The diverseness in the species of Star Trek is something that has always stood out to me. Each episode is full of lovingly crafted alien species that fear no lack of budget or Prime Directive. Everyone knows the species that had returning roles almost every season, but most of my favorites are the seldom seen or one and done characters that are complex enough to deserve a second look. This is where we find the Bluegills, taken lovingly from "Conspiracy," an episode of The Next Generation. We then expanded on this creepy little critter to create the neural parasites, a whole new enemy group for Star Trek Online.
Hello, I’m James Lutz, Character Animator for Star Trek Online, and in this article I’ll provide some insight into how we go about bringing new yet familiar creatures to life in the Star Trek Online universe.
What’s a Bluegill?
On TNG, the Bluegill is this little, semi-cute alien that invades people’s bodies, taking over their thoughts and granting them enhanced strength and resilience. Later in the episode, a defeated foe gurgles back to life and reveals a much less cute larval version of the alien. Captain Picard and Riker then light it up with phasers, thus ensuring the Bluegills can do no further damage to the Enterprise or the Federation.

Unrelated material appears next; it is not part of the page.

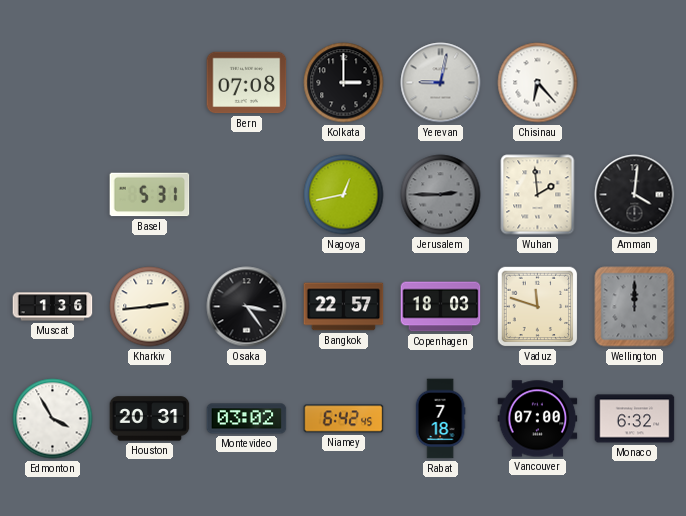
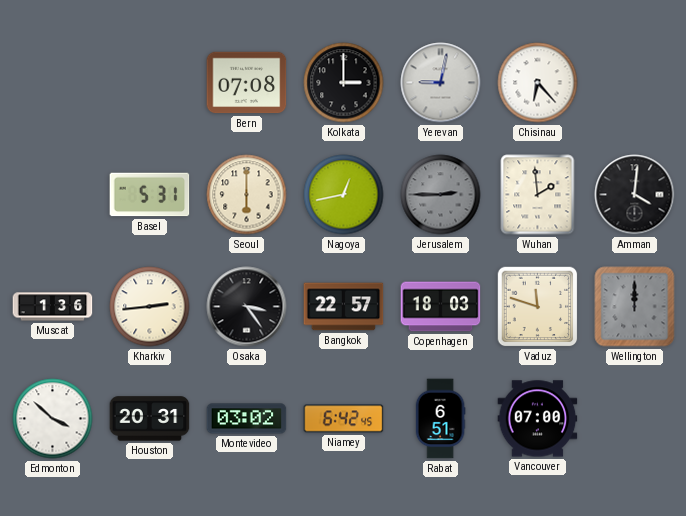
Seoul: none -> 6:00
Edmonton: 3:55 -> 3:52
Rabat: 7:18 -> 6:51
Monaco: 6:32 -> none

So with limited information in hand, our Designers and Concept artists set out to fill in the entire evolution of the neural parasites and fulfill our goal of making them diverse in size and function. From small as a dog to large as a rhino, these beasties have physical traits and animations that make them unique from one another, yet still keep them feeling like they spawned from the same gene pool.

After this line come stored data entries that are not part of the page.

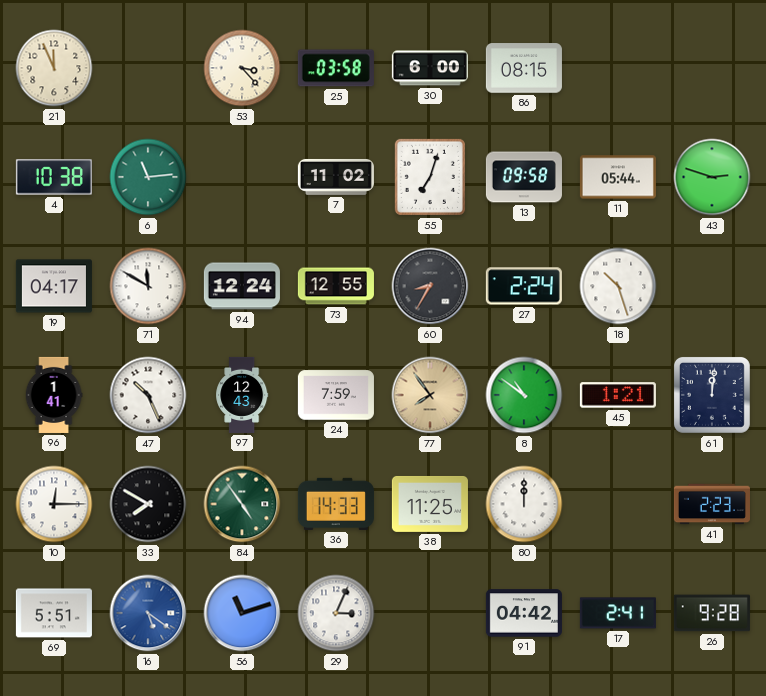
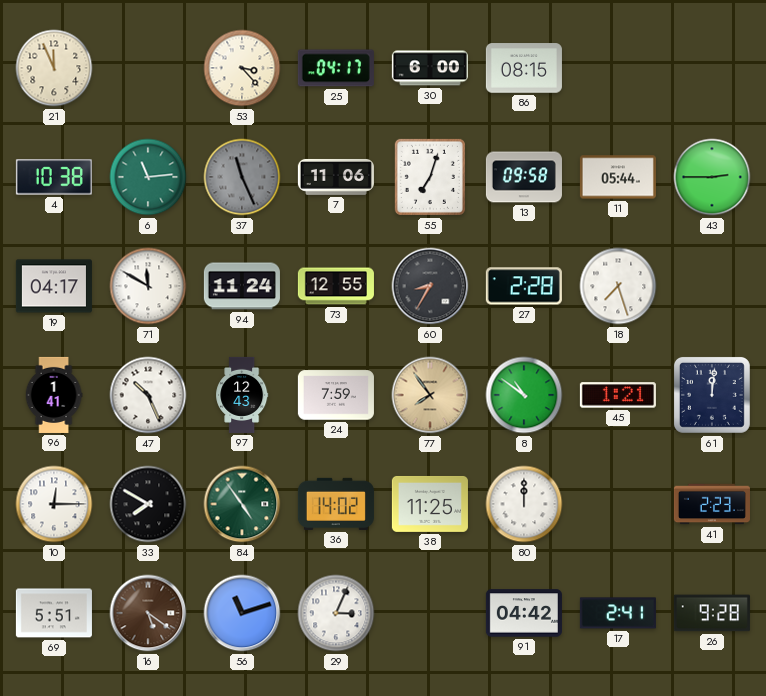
25: 03:58 -> 04:17
37: none -> 11:26
7: 11:02 -> 11:06
43: 2:48 -> 2:45
94: 12:24 -> 11:24
27: 2:24 -> 2:28
18: 10:27 -> 7:27
36: 14:33 -> 14:02
16 dial: blue -> brown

How does a giant space bug like creature move?
Early in animation studies, students are told to identify physical and character traits of the subject at hand with something that is real and can be referenced for convincing lifelike believability. As an exercise, you can combine several animals’ characteristics to create something that is unique when all of the elements are combined. For instance with the Bluegill, the front limbs and large shoulders gave me the impression of a heavy ape, which provided us an opportunity to make them heavy and slow in comparison to the smaller hind legs, that would be fast and bug like.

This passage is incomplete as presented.